At a highlevel it might look something like this:

enter image description here

where each view follows the line and wraps to the next when needed.

I originally thought about using an NSAttributedString with links that were styled and the link could either act as a button, or open a textfield for input. I tried this and got something which worked but it did not resemble the iOS shortcuts app where the textfield is within the text. I have also thought about using textkit, but I have not gotten that far with this as I am not sure it is the correct approach.

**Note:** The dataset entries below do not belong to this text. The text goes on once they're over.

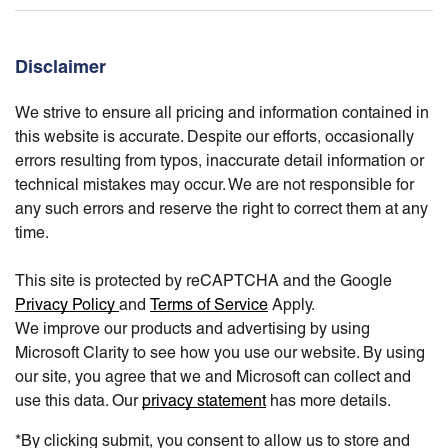
Disclaimer
We strive to ensure all pricing and information contained in
this website is accurate. Despite our efforts, occasionally
errors resulting from typos, inaccurate detail information or
technical mistakes may occur. We are not responsible for
any such errors and reserve the right to correct them at any
time.
This site is protected by reCAPTCHA and the Google
Privacy Policy
and
Terms of Service
Apply.
We improve our products and advertising by using
Microsoft Clarity to see how you use our website. By using
our site, you agree that we and Microsoft can collect and
use this data. Our
privacy statement
has more details.
*By clicking submit, you consent to allow us to store and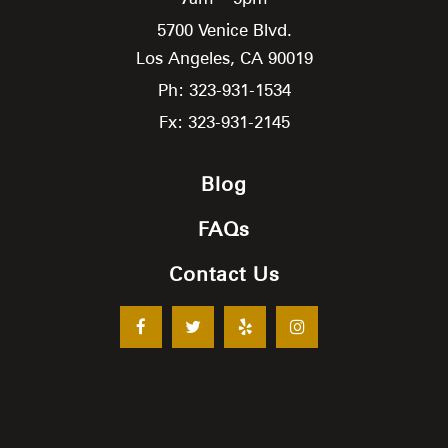
5700 Venice Blvd.
Los Angeles,
CA
90019
Ph: 323-931-1534
Fx: 323-931-2145
Blog
FAQs
Contact Us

Thank you for any ideas or solutions.

EDIT

I have thought about another way of achieving this but I don't know whether it would work either. The idea would be to use a collectionView of textfields. Some textfields would share the same LayoutManager so that the text is shared across the textfields. I would have to calculate how many textfields to create so that they flowed down the collectionView

enter image description here

In the image, Label 1 is made up of 1 textfield which has editing disabled. TextField 1 is made up of 3 textfields which have editing enabled and the three textfields would share the same LayoutManager. Label 2 is made up of 2 textfields with a shared layout manager, but editing disabled.

Using this approach would mean calculating how many textfields to create for each "Block" (Label or TextField) and updating this each time content changes. With this approach, I am only thinking of labels and textfields but the button can be added at another time.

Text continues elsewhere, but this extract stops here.